SMITH: So, you know, the interesting thing about the extended deterrence literature, for any IR folks, right, is that it is largely based on European experience, right? It’s largely based on the land war, the scenario of NATO versus Warsaw Pact, and the horizontal escalation and vertical—all those—all those scenarios that were played out, even with the INF deployments by the Soviets, right, at the end of the Cold War. And Asia has never really been in the picture, right? There hasn’t been a healthy debate in Japan about what constitutes an effective extended deterrent. And Japan’s own constitution, of course, and the Japanese public sort of nuclear allergy, has really—has basically said, you know, the Japanese public is not interested in an overt conversation about what’s an effective nuclear umbrella.
But today I think you’re starting to see that conversation come to the surface a little bit more frequently in Japan. What is it that the United States has to do? Does it need more troops in the region? Does it need signaling and the kind of exercises that Scott was talking about, for example? In all these ways, I think the Japanese government is starting to have to tell its public that, yes, the Americans are here; and, yes, they’re with us. So you see these frequent trips by Secretary Tillerson. The early trip by Secretary Mattis meant a lot to the Japanese, right? So there’s the politics of telling your public, right, that the Americans will come if we need them.
The bigger question, as you said, is this question of, well, what happens when the North Koreans do have a capability to put Los Angeles at risk, or Tokyo, or Yokohama, or whatever? And that will raise an existential question for the Japanese on their strategic dependence on us. Will it change their preferences? No. I think it will bring Japan closer to the United States, and will start probably to incentivize, you know, some kinds of changes that have been difficult in Japan.
I think it’s important to remember the U.S.-Japan alliance militarily is not structured the same, for example, as the U.S.-ROK alliance or NATO. We don’t have a joint command in that bilateral alliance. We don’t have a warfighting strategy that’s an alliance warfighting strategy. The Japanese have kept their military close to home and have kept them out of those kinds of arrangements with us until very recently.
So you are starting to see, I think, some serious thought to how do we plan effectively in the alliance. And Prime Minister Abe, as you know, reinterpreted the Japanese constitution to allow the Japanese military to work alongside the U.S. in areas just like this. So what we’re seeing today is the very first example of what U.S. and Japanese militaries would do together in ballistic missile defense operations, for example.

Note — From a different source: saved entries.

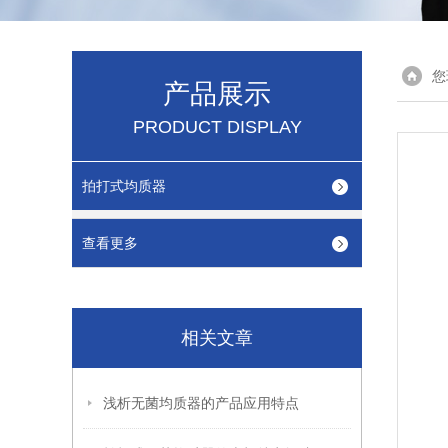
您
产品展示
PRODUCT DISPLAY
拍打式均质器
查看更多
相关文章
浅析无菌均质器的产品应用特点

ROSE: Well, so that’s actually a silver lining to this, like, in the sense that sort of we’ll actually make more practical defense arrangements and military planning because we’re now actually scared.
SMITH: Exactly. And I think the Japanese today are—and it’s not just about Mr. Abe, although he is far more hawkish on some ways on the military issues than some previous prime ministers. But these are—these are reforms that have been in the making for a couple of decades, and they’re largely driven by the North Korean example and behavior.
ROSE: Great. Let me just close my section of this with one more question to you guys—I’ll give it to Ely first, but for everyone to jump in—and then turn it over for Q&A.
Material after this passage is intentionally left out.